As a new parent, you might have heard of the term “baby swimming.” You may even have seen images of little babies under a year-old swimming wide-eyes underwater. At first, it may seem scary. Putting your baby in water and letting them go will make any parent feel extremely vulnerable and unsafe. But the truth is, teaching your infant how to swim isn’t as hard as you might think—or unsafe. And naturally, keeping your infant or toddler safe while swimming is among your top concerns.
Having your baby know how to swim may one day be an important line of defense—not to mention providing them with a lifelong skill. In the United States alone, two kids die in pools and bodies of water every single day. Too much of a dependence on flotation devices can give them a distorted view of buoyancy. Therefore, it might be better to instill the swimming skill. Here’s what you need to know:
It Can Build Muscle
Muscle development and control is important for young children. Before they can hold their heads up, move, and coordinate with the rest of their body, they need to understand how these motions work, and swimming offers that knowledge at a quicker pace. Studies have shown that swimming helps babies improve their muscle strength, while simultaneously offering internal benefits such as a boost in cardiovascular health.
At an early age, swimming classes involve many crucial elements that are beneficial to interpersonal growth. Children not only interact with their parents, instructors, and are immersed in a group setting, but will also play and have fun while learning a new skill. Even if they cannot verbalize their emotions, these early months are highly formative for infants.
One study found that children who took swim lessons between the ages of two months and four years old grew up to have more self-confidence, are more independent than those that didn’t take swimming lessons, and were better equipped to adapt to new situations. Another study found that early, year-round swimming lessons among preschool age children resulted in greater self-esteem, better self-control, and a stronger desire to succeed.
Babies Are Born With Swimming “Reflexes”
Some advocates of baby swimming may falsely believe that babies are born “knowing” how to swim, having spent the majority of time encapsulated in water. This isn’t true. However, they are born with the reflexes of swimmers, which mimic natural swimming behavior. The ability to kick swim like a real swimmer starts to fade around the age of six months, which is why it’s important to start your infants as early as possible. This reflex is called the bradycardic response, and it’s responsible for why your baby will kick, hold their breath, and open their eyes while underwater.
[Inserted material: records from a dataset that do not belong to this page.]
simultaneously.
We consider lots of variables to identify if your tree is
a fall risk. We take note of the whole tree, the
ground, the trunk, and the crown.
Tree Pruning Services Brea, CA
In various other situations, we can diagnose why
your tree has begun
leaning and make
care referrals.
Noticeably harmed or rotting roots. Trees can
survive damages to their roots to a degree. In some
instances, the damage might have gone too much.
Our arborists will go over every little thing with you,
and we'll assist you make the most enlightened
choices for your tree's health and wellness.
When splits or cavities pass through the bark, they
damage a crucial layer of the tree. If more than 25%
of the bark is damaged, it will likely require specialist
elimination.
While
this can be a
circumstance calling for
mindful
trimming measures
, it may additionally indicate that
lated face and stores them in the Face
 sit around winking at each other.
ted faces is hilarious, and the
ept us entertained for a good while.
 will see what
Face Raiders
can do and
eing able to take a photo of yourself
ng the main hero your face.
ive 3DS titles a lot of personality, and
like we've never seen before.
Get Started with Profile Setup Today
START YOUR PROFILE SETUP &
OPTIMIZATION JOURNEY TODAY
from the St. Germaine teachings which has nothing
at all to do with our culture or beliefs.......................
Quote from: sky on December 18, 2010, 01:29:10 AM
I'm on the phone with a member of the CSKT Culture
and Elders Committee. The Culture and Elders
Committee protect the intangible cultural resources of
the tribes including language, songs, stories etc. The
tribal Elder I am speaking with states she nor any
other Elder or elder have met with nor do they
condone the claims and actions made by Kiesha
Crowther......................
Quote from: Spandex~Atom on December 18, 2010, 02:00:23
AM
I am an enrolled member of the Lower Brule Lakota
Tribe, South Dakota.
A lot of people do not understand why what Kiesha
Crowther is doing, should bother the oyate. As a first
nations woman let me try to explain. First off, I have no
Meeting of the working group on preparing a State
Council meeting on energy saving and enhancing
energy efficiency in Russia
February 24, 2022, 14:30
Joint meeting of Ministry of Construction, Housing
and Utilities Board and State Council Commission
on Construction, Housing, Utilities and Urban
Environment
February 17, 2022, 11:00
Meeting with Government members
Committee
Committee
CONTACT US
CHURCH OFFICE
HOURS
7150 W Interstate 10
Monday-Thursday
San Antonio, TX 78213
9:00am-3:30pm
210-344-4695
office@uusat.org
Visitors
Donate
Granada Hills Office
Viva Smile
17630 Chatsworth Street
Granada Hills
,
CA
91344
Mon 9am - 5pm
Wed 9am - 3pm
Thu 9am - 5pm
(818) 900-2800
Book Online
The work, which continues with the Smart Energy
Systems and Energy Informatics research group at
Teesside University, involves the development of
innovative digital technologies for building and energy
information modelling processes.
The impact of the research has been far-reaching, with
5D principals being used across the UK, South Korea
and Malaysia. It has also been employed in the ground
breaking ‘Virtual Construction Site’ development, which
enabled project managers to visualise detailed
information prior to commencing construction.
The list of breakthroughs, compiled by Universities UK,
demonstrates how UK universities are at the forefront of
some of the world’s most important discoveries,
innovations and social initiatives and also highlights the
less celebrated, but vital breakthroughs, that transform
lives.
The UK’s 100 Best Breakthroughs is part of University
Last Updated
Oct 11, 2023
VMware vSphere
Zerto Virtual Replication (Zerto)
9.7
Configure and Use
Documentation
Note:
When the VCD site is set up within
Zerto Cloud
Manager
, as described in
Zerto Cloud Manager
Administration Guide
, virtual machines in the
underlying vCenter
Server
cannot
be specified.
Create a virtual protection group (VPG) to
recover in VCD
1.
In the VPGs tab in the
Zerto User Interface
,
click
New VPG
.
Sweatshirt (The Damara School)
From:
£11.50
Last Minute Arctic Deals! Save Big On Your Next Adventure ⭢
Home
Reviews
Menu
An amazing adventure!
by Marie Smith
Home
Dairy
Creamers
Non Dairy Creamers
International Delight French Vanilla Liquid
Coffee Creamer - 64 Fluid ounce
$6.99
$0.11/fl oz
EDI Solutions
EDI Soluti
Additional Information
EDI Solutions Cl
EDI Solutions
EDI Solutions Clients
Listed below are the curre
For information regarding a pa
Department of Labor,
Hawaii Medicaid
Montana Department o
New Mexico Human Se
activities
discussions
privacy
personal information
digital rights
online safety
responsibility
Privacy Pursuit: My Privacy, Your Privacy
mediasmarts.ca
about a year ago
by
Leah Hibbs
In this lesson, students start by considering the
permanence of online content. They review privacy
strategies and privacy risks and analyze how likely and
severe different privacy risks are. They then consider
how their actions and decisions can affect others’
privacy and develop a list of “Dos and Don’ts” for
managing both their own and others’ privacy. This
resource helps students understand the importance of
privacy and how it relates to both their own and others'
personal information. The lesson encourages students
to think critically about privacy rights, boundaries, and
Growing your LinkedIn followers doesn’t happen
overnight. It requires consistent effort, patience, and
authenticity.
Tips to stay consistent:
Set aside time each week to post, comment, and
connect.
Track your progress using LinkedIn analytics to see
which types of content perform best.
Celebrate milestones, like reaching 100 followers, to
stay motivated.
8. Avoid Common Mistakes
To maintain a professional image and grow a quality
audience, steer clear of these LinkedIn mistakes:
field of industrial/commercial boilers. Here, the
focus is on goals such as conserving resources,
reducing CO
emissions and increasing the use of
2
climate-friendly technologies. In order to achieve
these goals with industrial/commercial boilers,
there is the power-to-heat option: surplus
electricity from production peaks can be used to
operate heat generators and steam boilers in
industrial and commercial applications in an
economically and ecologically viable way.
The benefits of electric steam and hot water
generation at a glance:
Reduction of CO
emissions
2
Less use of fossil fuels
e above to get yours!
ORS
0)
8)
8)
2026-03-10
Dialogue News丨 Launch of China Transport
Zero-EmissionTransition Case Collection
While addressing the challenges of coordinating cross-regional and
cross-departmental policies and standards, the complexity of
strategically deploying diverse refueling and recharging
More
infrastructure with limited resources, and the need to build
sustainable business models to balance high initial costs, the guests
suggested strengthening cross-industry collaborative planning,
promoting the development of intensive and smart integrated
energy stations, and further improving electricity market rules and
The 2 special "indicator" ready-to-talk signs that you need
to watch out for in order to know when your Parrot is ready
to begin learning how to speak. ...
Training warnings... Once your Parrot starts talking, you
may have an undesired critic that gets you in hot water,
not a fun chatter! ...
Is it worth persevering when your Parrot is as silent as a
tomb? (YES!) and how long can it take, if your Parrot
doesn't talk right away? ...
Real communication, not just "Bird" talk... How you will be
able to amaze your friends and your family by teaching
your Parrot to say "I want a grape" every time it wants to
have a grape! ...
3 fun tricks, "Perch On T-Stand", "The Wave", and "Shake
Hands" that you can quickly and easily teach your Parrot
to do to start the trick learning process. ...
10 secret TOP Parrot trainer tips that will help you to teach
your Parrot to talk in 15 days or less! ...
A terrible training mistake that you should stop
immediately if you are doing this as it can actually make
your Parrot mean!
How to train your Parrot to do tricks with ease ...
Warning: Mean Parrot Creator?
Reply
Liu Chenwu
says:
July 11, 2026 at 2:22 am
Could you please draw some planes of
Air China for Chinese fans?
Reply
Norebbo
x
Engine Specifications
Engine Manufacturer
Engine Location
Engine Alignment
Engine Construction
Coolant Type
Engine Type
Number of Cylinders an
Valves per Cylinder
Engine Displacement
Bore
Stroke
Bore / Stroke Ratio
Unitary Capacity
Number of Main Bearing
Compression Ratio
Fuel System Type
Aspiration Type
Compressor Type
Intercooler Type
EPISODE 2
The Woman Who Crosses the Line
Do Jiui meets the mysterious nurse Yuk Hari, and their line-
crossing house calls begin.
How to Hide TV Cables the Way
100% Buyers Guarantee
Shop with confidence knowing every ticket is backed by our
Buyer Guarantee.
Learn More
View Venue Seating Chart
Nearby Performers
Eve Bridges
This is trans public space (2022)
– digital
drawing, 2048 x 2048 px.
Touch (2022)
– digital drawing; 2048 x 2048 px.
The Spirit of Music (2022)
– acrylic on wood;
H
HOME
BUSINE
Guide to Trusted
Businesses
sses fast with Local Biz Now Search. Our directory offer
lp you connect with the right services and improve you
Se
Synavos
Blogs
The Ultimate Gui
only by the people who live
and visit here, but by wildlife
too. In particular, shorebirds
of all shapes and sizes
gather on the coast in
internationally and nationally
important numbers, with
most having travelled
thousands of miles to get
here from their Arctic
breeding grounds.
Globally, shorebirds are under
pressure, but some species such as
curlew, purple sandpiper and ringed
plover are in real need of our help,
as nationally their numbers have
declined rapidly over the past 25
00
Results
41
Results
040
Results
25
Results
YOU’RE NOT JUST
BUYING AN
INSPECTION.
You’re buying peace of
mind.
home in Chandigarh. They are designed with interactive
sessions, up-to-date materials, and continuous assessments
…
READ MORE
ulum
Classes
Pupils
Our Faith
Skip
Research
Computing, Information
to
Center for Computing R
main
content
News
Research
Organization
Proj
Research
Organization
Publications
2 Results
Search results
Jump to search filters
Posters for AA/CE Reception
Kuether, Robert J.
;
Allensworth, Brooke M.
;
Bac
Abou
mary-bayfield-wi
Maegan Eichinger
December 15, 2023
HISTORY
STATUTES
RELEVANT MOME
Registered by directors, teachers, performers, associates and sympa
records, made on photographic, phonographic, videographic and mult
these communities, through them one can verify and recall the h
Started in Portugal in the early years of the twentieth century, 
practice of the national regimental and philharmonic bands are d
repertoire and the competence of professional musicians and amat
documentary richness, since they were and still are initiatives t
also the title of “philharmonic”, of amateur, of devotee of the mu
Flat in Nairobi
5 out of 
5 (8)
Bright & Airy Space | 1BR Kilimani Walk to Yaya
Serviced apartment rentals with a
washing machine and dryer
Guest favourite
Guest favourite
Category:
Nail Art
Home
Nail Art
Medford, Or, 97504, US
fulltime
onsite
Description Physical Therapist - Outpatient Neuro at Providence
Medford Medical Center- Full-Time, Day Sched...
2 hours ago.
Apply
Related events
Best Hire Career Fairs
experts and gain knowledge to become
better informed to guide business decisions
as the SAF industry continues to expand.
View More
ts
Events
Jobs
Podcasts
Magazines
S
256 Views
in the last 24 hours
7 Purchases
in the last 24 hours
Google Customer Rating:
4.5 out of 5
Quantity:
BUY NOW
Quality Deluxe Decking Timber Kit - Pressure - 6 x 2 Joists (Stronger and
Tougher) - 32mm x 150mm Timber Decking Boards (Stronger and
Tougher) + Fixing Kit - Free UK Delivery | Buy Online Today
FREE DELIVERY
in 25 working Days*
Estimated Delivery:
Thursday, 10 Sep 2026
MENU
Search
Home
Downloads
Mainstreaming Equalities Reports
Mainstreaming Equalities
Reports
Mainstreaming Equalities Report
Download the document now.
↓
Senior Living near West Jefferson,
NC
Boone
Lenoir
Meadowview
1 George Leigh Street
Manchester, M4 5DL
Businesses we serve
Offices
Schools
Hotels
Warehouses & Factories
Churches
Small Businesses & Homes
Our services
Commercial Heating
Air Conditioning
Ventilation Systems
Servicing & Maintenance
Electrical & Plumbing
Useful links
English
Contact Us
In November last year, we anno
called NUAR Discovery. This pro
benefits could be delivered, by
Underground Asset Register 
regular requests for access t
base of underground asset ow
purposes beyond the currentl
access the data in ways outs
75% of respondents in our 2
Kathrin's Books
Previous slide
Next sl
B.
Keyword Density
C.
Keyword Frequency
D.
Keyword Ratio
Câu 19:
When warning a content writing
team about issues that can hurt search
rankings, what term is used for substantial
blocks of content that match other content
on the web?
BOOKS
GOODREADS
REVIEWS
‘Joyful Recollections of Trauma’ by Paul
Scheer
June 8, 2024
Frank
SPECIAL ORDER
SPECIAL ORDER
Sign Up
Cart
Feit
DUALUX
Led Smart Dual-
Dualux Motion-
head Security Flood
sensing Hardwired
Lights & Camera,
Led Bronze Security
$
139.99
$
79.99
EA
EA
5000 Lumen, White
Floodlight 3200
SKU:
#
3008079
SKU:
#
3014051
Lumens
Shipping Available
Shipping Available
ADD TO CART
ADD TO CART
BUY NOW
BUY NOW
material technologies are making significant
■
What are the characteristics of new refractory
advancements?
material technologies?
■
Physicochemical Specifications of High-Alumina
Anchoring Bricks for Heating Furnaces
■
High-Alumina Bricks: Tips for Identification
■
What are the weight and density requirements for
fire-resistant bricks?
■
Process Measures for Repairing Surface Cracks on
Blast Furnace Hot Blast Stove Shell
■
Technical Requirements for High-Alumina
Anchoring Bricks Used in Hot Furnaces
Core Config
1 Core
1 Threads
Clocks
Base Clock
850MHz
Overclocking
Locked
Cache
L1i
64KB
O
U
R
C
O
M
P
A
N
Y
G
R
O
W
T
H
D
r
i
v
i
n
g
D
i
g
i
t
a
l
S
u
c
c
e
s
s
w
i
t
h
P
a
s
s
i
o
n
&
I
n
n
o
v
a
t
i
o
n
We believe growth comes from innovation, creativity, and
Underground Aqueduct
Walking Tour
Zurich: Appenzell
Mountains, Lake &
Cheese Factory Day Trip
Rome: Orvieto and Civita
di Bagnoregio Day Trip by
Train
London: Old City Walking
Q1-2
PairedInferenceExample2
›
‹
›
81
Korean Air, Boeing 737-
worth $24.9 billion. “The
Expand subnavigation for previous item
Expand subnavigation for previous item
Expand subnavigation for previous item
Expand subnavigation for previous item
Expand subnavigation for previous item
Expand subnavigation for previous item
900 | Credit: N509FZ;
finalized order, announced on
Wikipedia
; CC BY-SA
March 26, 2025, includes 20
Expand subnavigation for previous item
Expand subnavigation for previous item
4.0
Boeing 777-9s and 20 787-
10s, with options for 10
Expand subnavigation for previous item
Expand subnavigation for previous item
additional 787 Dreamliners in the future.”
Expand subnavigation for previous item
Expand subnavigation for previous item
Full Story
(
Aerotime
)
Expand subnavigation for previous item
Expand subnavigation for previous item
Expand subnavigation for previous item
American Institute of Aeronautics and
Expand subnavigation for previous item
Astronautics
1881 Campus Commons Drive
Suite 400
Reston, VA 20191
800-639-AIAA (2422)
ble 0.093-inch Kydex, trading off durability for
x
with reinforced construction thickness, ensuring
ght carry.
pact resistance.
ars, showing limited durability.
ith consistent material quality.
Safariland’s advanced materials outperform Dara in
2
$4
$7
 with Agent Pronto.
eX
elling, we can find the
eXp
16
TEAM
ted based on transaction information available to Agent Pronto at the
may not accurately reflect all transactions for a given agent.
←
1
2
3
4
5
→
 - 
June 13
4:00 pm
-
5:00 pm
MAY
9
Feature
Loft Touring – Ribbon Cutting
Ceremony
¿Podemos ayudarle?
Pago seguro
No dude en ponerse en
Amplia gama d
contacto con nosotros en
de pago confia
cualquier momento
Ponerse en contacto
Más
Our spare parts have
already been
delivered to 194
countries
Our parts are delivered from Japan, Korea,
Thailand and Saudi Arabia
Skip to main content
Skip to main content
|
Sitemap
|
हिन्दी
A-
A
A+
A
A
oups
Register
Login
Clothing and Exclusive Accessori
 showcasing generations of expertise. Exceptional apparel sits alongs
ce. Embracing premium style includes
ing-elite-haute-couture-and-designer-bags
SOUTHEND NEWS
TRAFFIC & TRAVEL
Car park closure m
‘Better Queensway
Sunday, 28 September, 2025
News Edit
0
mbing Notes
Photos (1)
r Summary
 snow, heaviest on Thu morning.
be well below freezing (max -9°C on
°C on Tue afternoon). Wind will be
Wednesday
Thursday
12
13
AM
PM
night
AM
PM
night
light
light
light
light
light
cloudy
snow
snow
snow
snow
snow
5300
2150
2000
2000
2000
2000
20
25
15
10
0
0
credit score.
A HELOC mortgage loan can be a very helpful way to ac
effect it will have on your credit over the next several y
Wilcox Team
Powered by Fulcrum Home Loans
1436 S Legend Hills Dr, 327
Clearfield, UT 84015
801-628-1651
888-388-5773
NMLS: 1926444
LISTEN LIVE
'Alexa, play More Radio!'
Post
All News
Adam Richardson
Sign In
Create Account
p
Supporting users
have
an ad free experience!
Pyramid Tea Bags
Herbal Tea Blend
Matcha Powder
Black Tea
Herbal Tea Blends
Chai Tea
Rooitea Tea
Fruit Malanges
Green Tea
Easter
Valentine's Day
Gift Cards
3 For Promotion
Before you make any final decisions about teaching your baby to swim, start with small steps, like acclimating them to the water. Be sure that your pool is clean and safe by regularly checking your pool pumps and filters are in good condition for instance. According to Manning Pool Service in Houston, “Regular pool maintenance ensures that the pH of the water is balanced and doesn’t have too many chemicals, which can irritate the nose, eyes, and ears.” As you guide your baby above water, stay calm and relaxed. Your baby will be able to sense your mood if you’re frightened or on edge. Have fun with it, too. Bring toys and sing and play as you guide them and float in the water. As they grow more comfortable, you can advance to official swimming lessons.
Understanding the Risks
Like any endeavor you go on with your kids, it’s important to understand the risks. The American Academy of Pediatrics recommends that you wait until a child is one year of age for lessons. This is because there is currently no data-based scientific study on infant swimming (though some evidence has suggested it may prevent drowning). Although babies have an instinct to hold their breath when submerged, this isn’t foolproof, and those instincts may not kick in, subjecting them to potentially inhaling too much water. Furthermore, prolonged exposure to chlorinated water can prove harmful.
If you’re intent on teaching your baby to swim, approach the situation cautiously. The fact is, the vast majority of infant swimming are successfully completed without a hiccup. But there are steps you can take to help you feel more confident about your decision. For example, choosing a great swim class with passionate instructors, small groups, and chemical-free water might ease your mind. You also want to choose a place with emergency services readily available.